## [Task directions]
When a line of the records contains "перемоги", copy it.

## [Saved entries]
= = =

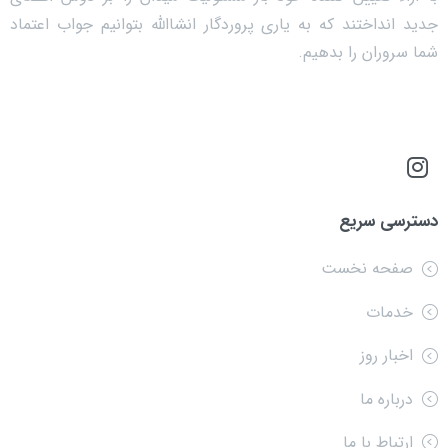
جدید انداختند که به یاری پروردگار انشاالله بتوانیم جواب اعتماد
شما سروران را بدهیم.
دسترسی سریع
صفحه نخست
خدمات
اخبار روز
درباره ما
ارتباط با ما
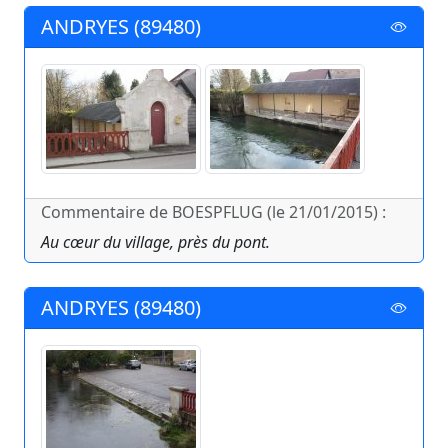
ANDRYES (89480)
Commentaire de BOESPFLUG (le 21/01/2015) :
Au cœur du village, près du pont.
ANDRYES (89480)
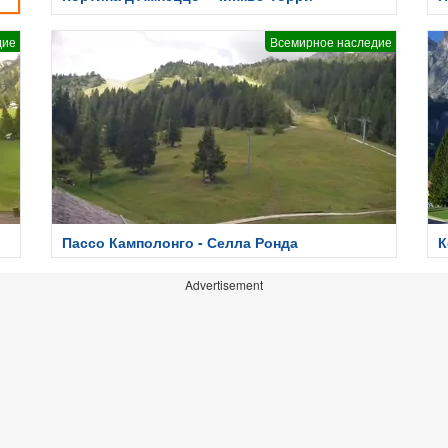
дие
Всемирное наследие
Пассо Камполонго - Селла Ронда
К
Advertisement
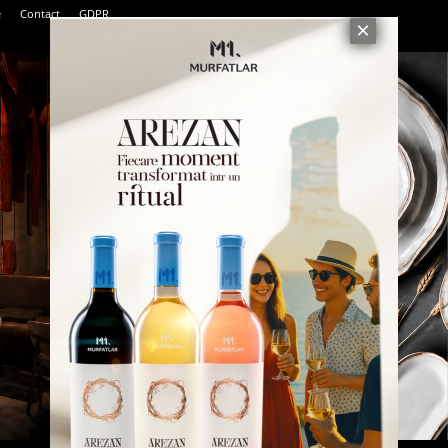
e
Contact
GDPR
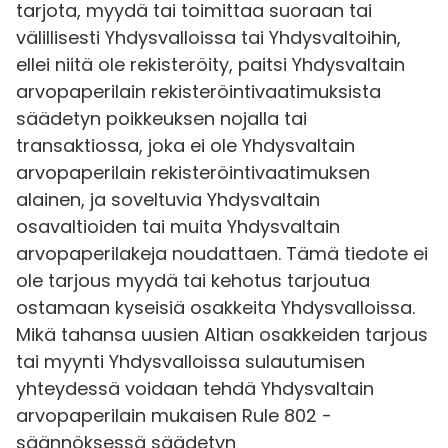
tarjota, myydä tai toimittaa suoraan tai
välillisesti Yhdysvalloissa tai Yhdysvaltoihin,
ellei niitä ole rekisteröity, paitsi Yhdysvaltain
arvopaperilain rekisteröintivaatimuksista
säädetyn poikkeuksen nojalla tai
transaktiossa, joka ei ole Yhdysvaltain
arvopaperilain rekisteröintivaatimuksen
alainen, ja soveltuvia Yhdysvaltain
osavaltioiden tai muita Yhdysvaltain
arvopaperilakeja noudattaen. Tämä tiedote ei
ole tarjous myydä tai kehotus tarjoutua
ostamaan kyseisiä osakkeita Yhdysvalloissa.
Mikä tahansa uusien Altian osakkeiden tarjous
tai myynti Yhdysvalloissa sulautumisen
yhteydessä voidaan tehdä Yhdysvaltain
arvopaperilain mukaisen Rule 802 -
säännöksessä säädetyn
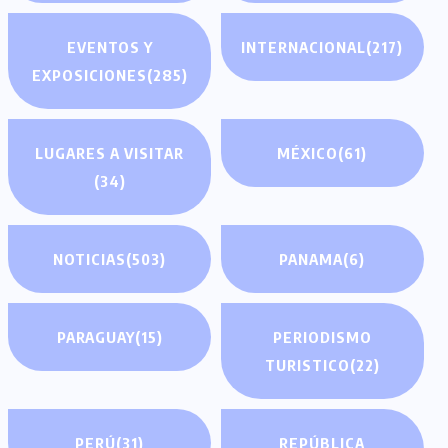
EVENTOS Y
INTERNACIONAL
(217)
EXPOSICIONES
(285)
LUGARES A VISITAR
MÉXICO
(61)
(34)
NOTICIAS
(503)
PANAMA
(6)
PARAGUAY
(15)
PERIODISMO
TURISTICO
(22)
PERÚ
(31)
REPÚBLICA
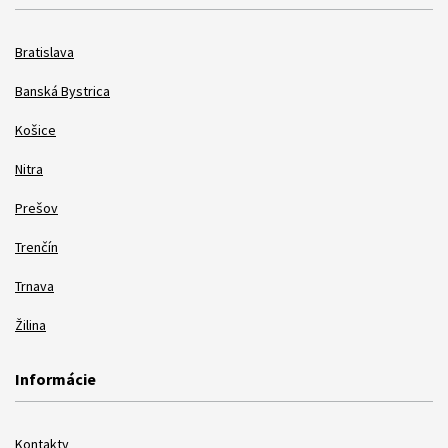
Bratislava
Banská Bystrica
Košice
Nitra
Prešov
Trenčín
Trnava
Žilina
Informácie
Kontakty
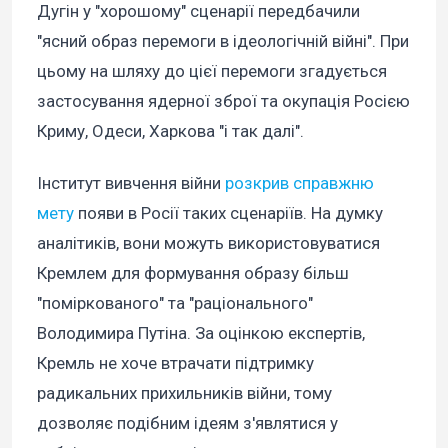
Дугін у "хорошому" сценарії передбачили
"ясний образ перемоги в ідеологічній війні". При
цьому на шляху до цієї перемоги згадується
застосування ядерної зброї та окупація Росією
Криму, Одеси, Харкова "і так далі".
Інститут вивчення війни
розкрив справжню
мету
появи в Росії таких сценаріїв. На думку
аналітиків, вони можуть використовуватися
Кремлем для формування образу більш
"поміркованого" та "раціонального"
Володимира Путіна. За оцінкою експертів,
Кремль не хоче втрачати підтримку
радикальних прихильників війни, тому
дозволяє подібним ідеям з'являтися у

= = =

## [Answer to this exercise]
"ясний образ перемоги в ідеологічній війні". При
цьому на шляху до цієї перемоги згадується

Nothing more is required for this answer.